Like GDPR, a U.S. regulatory response to the Equifax breach should espouse the centrality of individual privacy. At the same time querying the systemic nature of firms like Facebook, consumer credit bureaus like Equifax, and payroll providers like ADP, among other systemic institutions hiding in plain sight. These firms productize people’s data without rewarding them, yet insidiously expose them to financial risks, identify theft, cyber extortion and fraud – all matters far too complex for the average consumer to navigate, hence the regulator spiral. Consumers in turn, would be wise to remember that if you are not being paid to provide a service (or paying to access it), you are very likely the raw input for a product.
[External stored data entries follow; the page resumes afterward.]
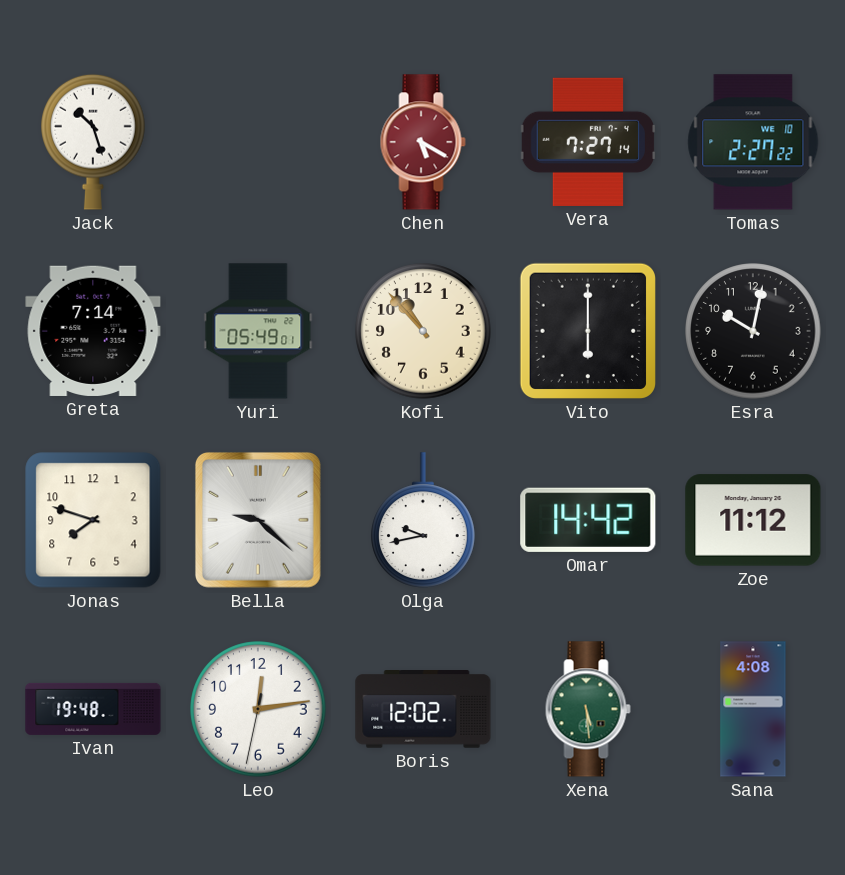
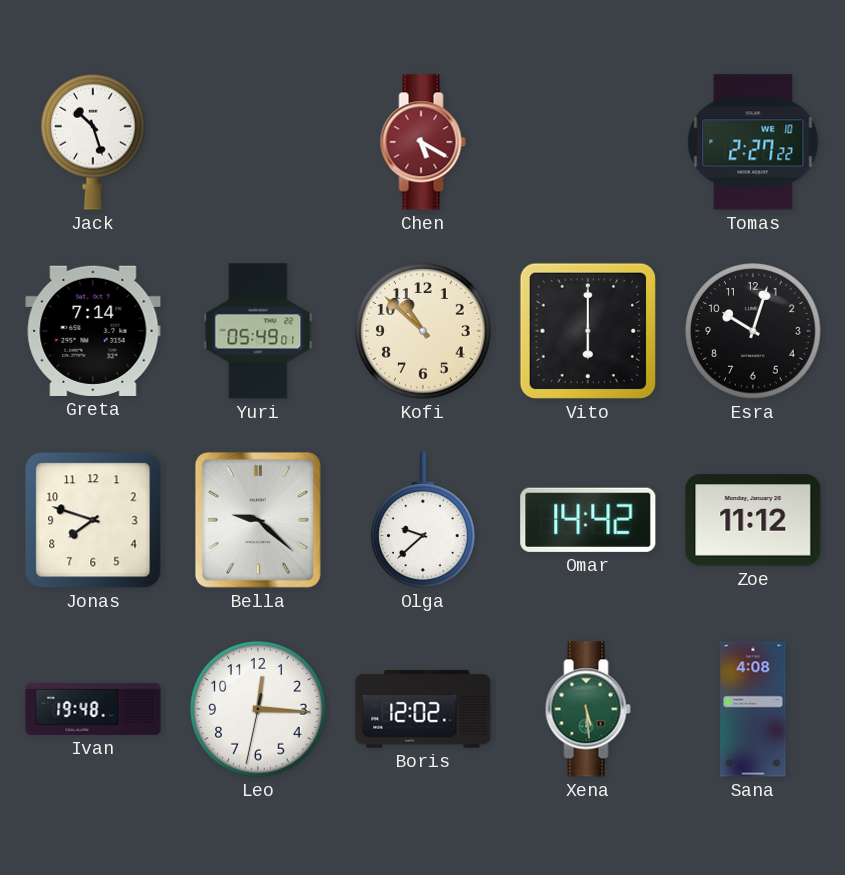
Vera: 7:27 -> none
Kofi: 10:53 -> 10:52
Esra: 10:02 -> 10:03
Olga: 9:43 -> 9:38
Leo: 12:13 -> 12:15
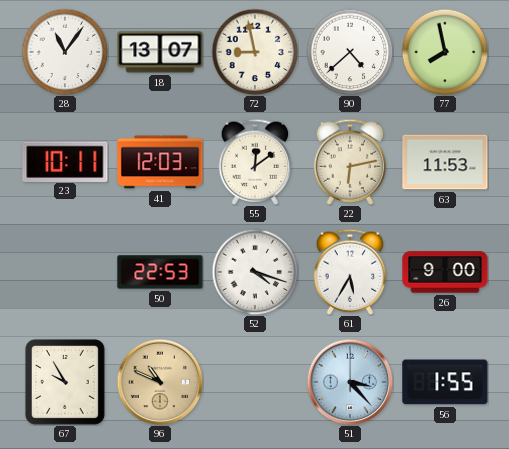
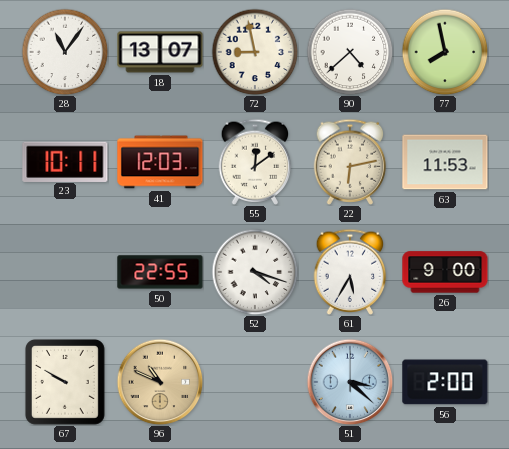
50: 22:53 -> 22:55
67: 9:55 -> 9:50
51: 3:23 -> 3:22
56: 1:55 -> 2:00
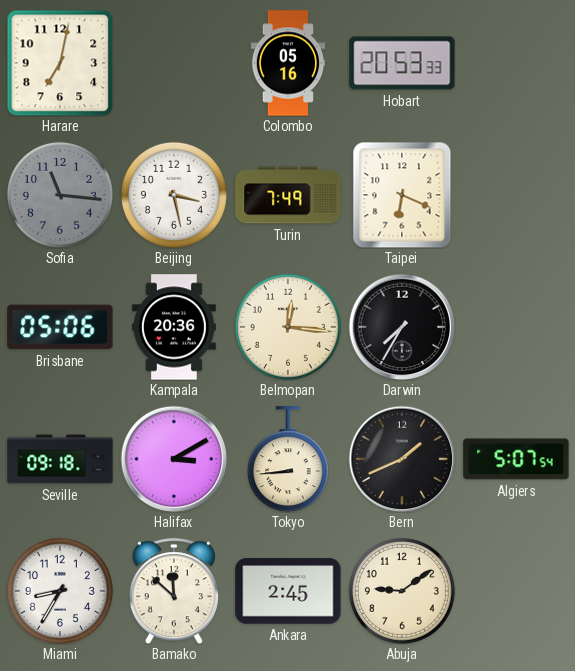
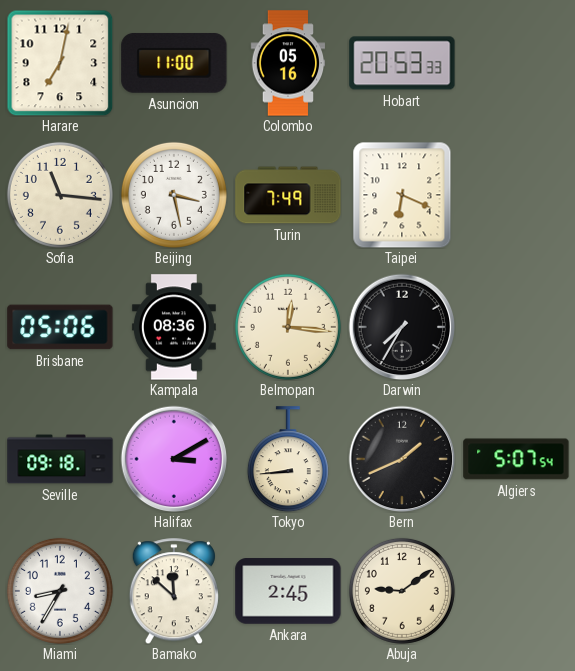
Asuncion: none -> 11:00
Sofia dial: grey -> cream
Kampala: 20:36 -> 08:36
In this world where all of our online behavior, like so many “digital tramp stamps,” may come back to haunt us, the right to be forgotten cannot rewind the clock if you are already exposed. This is the classic definition of a moral hazard, wherein companies externalize the consequences of their risky behavior, getting away with little more than a slap on the wrist, an executive golden parachute and the occasional Congressional hot seat.
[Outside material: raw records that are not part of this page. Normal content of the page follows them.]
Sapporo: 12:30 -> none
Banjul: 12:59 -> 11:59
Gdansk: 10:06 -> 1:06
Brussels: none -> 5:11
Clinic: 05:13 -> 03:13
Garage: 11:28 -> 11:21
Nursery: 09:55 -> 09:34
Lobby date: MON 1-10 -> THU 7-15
Drawing a finer parallel to Dodd-Frank, which imposed more stringent risk-adjusted capital standards on banks along with greater degrees of disclosure, the lack of recognition of intrinsic cyber risks and their cumulative effect in publicly traded firms (and in the market writ large) is a massive blind spot imperiling global financial stability. Indeed, Equifax offers consumers, executives and policymakers a teachable moment. For the 5 years preceding the breach, Equifax barely recognized that cyber threats, privacy and security are board-level priorities. Indeed, the firm’s annual reports during this period reveal as much, prioritizing growth and profits over risk management, prudence and governance. This low level of cyber risk governance would be damning of any publicly traded company, but all the more so for one that is nothing more than the central repository of millions of personally identifiable records and other data points. We can no longer accept a gap this big in risk disclosure claiming businesses are being caught flat-footed by cyber threats, especially following the volley of wake-up calls like the Wannacry ransomware attack, which spread to 150 countries over a weekend.
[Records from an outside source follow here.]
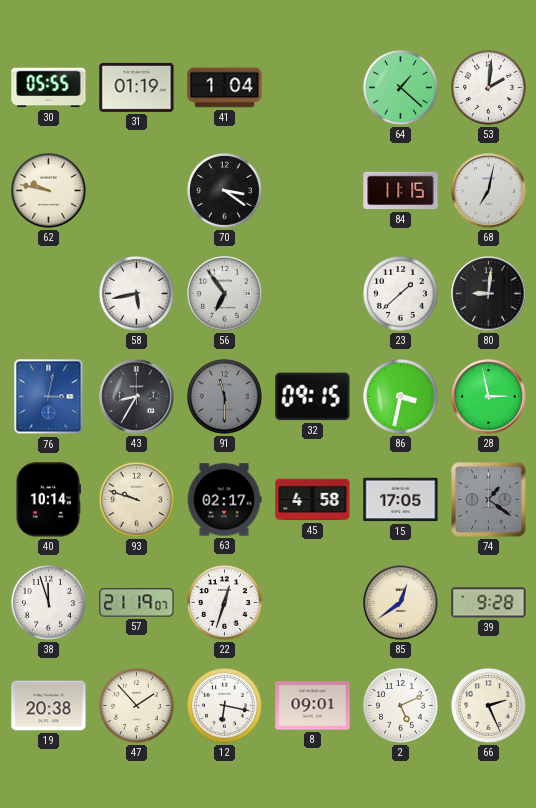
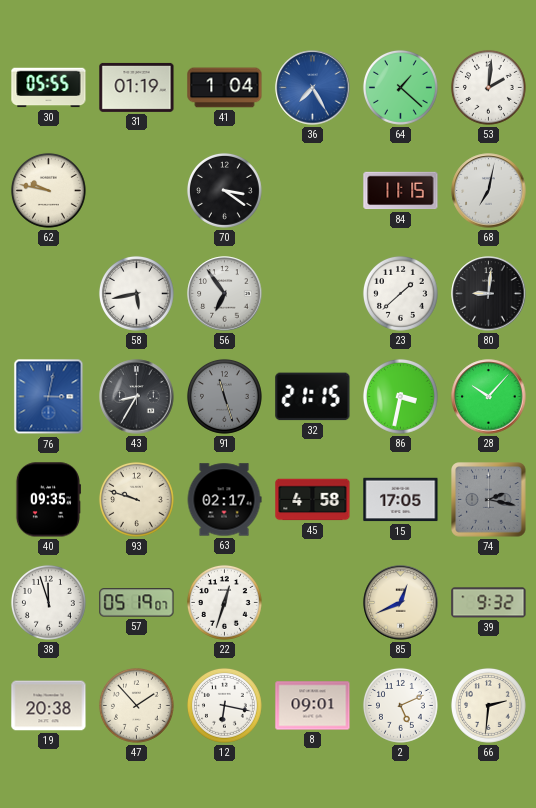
36: none -> 7:25
91: 11:30 -> 11:27
32: 09:15 -> 21:15
28: 2:58 -> 10:07
40: 10:14 -> 09:35
74: 1:21 -> 2:17
57: 21:19 -> 05:19
85: 12:39 -> 12:41
39: 9:28 -> 9:32
66: 2:26 -> 2:31
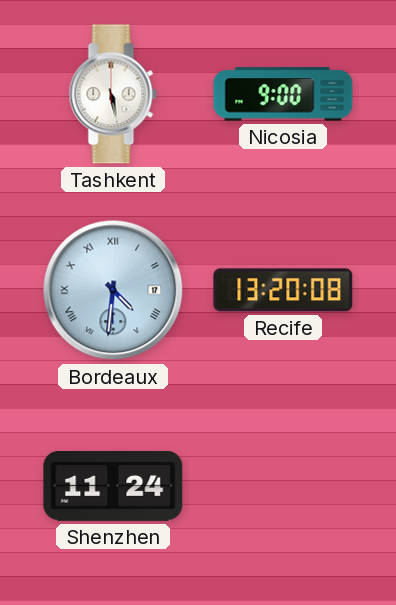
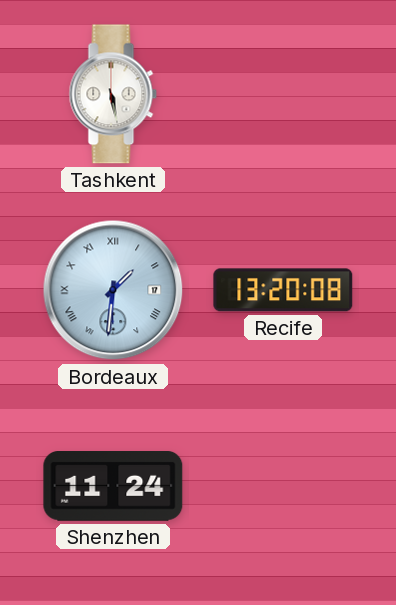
Nicosia: 9:00 -> none
Bordeaux: 4:31 -> 1:31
Clearly, a regulatory regime for risks that evolve according to Moore’s Law – with a digitally indifferent generation of technophiles born with an iPhone in their hands and data being likened to the new oil – will be fraught with gaping holes. The biggest of which is the lack of a normalized (accounting or GAAP-conforming) way of recognizing the enterprise value of data (EvD), the risk contribution and dependencies on informational assets. How this shows up on the balance sheets of the world’s largest firms, which can be brought to their knees by cyber threats, leaves trillions in risk exposure misunderstood and unhedged. If U.S regulators are to have a riposte to the wave of privacy and cybersecurity debacles and an answer to GDPR, which will see escalating fines against U.S. firms, this last point will do more to ward off systemic threats than all the others.